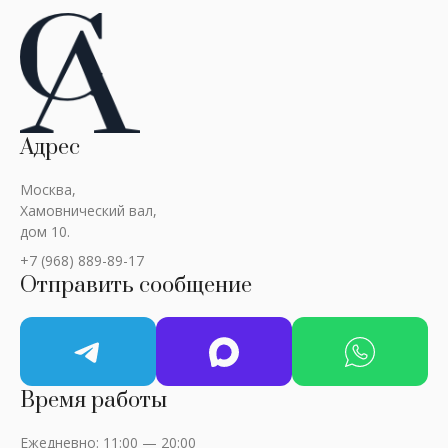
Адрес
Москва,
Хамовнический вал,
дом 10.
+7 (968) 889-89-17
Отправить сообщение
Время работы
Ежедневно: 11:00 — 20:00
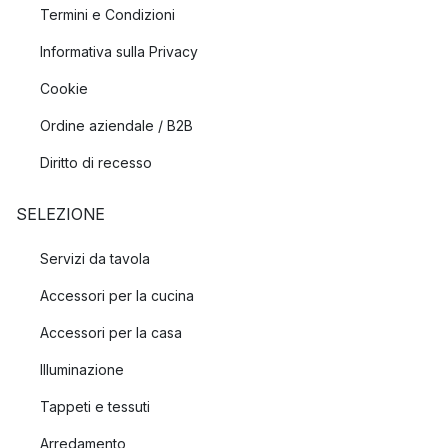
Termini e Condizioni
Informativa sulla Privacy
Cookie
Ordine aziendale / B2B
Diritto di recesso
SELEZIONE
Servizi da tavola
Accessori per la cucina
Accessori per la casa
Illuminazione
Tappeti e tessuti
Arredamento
========================================================================
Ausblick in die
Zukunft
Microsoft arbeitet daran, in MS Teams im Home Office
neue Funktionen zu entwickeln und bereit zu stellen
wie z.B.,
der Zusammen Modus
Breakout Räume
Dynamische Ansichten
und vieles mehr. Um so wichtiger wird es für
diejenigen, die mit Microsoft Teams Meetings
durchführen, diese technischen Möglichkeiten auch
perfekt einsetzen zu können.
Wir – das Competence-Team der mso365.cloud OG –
========================================================================
* _Problem to work on_
From the line holding "Termini e Condizioni" to the line holding "Arredamento", inclusive, restate each line above exactly as written.

* _Result of this exercise_
Termini e Condizioni
Informativa sulla Privacy
Cookie
Ordine aziendale / B2B
Diritto di recesso
SELEZIONE
Servizi da tavola
Accessori per la cucina
Accessori per la casa
Illuminazione
Tappeti e tessuti
Arredamento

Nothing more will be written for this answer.